=== Task item ===
Each record should reappear exactly in your answer, minus any picture.

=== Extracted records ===
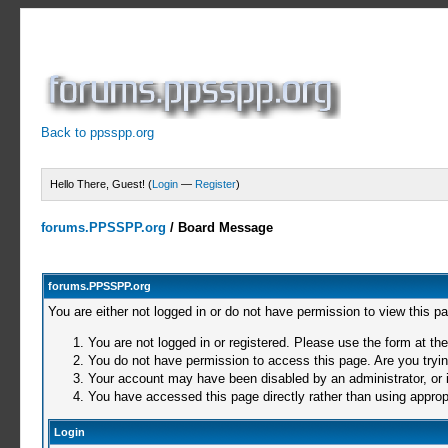
Back to ppsspp.org
Hello There, Guest! (
Login
—
Register
)
forums.PPSSPP.org
/
Board Message
forums.PPSSPP.org
You are either not logged in or do not have permission to view this p
You are not logged in or registered. Please use the form at the
You do not have permission to access this page. Are you trying
Your account may have been disabled by an administrator, or i
You have accessed this page directly rather than using appropr
Login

=== Task answer ===
Back to ppsspp.org
Hello There, Guest! (
Login
—
Register
)
forums.PPSSPP.org
/
Board Message
forums.PPSSPP.org
You are either not logged in or do not have permission to view this p
You are not logged in or registered. Please use the form at the
You do not have permission to access this page. Are you trying
Your account may have been disabled by an administrator, or i
You have accessed this page directly rather than using appropr
Login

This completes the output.